* Task to carry out: Count the lines in the data below that include the word "perpajakan", then state the total and nothing besides.

* The records:

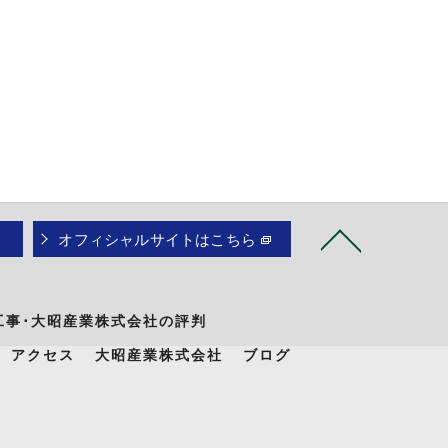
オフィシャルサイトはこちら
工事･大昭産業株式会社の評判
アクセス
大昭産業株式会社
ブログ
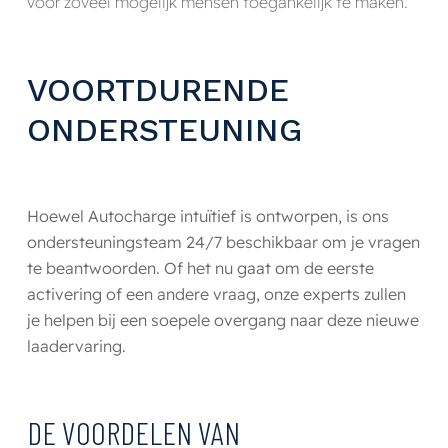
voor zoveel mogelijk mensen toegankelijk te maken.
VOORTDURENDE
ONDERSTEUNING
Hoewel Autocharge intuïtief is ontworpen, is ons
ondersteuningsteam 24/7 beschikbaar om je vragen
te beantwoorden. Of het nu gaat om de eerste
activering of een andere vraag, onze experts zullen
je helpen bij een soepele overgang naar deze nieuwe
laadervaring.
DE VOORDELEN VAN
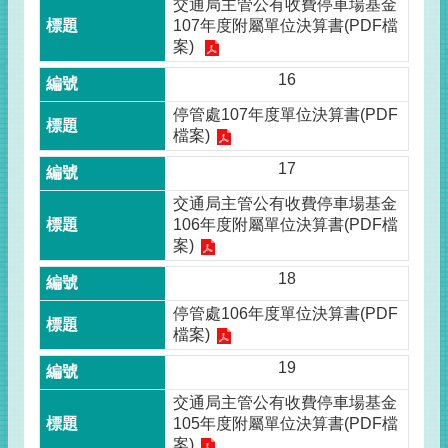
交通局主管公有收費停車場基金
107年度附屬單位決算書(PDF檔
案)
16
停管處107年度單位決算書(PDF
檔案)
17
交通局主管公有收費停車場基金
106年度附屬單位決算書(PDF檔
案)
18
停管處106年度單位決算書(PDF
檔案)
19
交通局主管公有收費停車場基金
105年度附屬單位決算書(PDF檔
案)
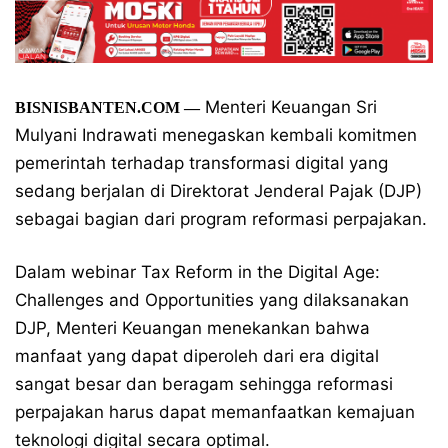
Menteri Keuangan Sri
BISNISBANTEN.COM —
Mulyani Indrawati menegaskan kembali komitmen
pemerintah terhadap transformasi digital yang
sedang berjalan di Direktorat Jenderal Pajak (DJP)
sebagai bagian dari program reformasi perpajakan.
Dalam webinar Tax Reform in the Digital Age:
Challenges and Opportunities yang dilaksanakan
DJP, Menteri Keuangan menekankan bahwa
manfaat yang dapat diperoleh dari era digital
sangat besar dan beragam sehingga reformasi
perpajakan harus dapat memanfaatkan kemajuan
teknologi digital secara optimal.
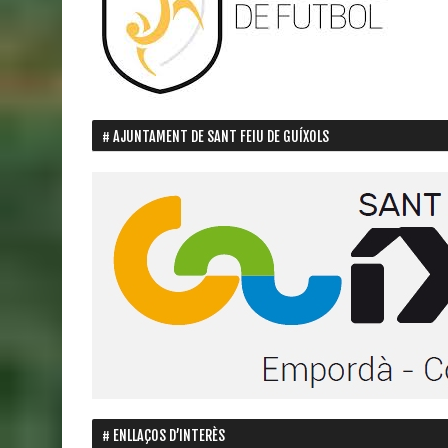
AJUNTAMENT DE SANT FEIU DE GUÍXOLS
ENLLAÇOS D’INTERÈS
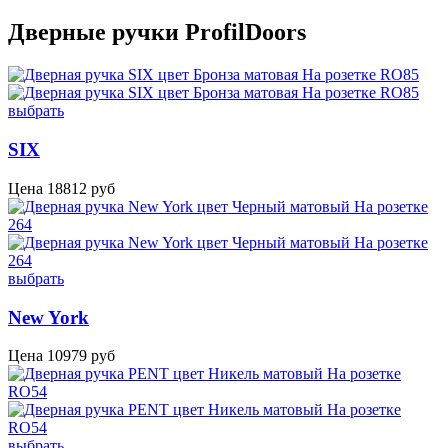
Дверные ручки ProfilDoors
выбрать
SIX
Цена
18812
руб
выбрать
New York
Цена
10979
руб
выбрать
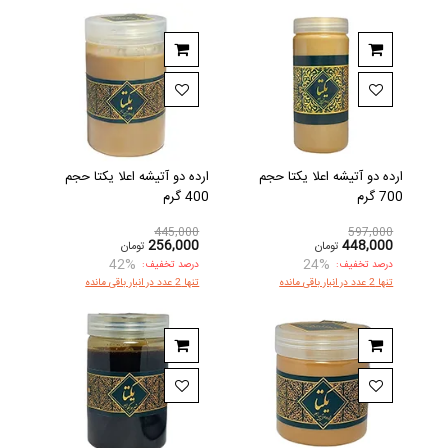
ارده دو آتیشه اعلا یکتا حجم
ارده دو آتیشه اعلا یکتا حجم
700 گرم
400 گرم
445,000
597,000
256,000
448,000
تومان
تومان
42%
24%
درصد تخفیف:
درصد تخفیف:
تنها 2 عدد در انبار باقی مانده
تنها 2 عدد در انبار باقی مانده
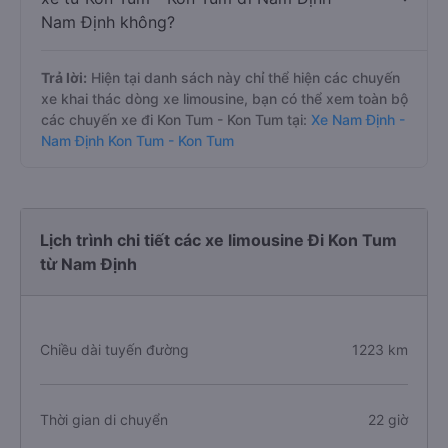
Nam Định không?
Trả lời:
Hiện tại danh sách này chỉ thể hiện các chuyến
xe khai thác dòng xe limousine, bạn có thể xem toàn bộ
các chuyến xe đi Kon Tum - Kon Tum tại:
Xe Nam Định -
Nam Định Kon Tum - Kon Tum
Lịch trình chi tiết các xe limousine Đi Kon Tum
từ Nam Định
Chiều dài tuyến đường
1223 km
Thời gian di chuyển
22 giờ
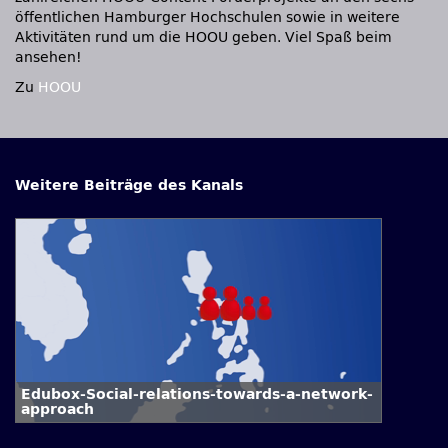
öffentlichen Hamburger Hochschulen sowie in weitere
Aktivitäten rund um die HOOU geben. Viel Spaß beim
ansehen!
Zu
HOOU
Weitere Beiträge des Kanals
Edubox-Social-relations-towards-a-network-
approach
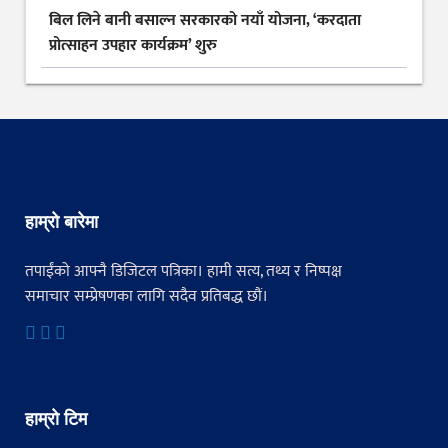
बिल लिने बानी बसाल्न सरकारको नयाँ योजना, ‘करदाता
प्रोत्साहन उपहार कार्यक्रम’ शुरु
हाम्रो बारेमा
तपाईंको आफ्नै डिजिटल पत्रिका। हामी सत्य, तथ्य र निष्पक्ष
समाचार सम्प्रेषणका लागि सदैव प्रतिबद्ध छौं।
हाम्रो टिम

* Solution: 2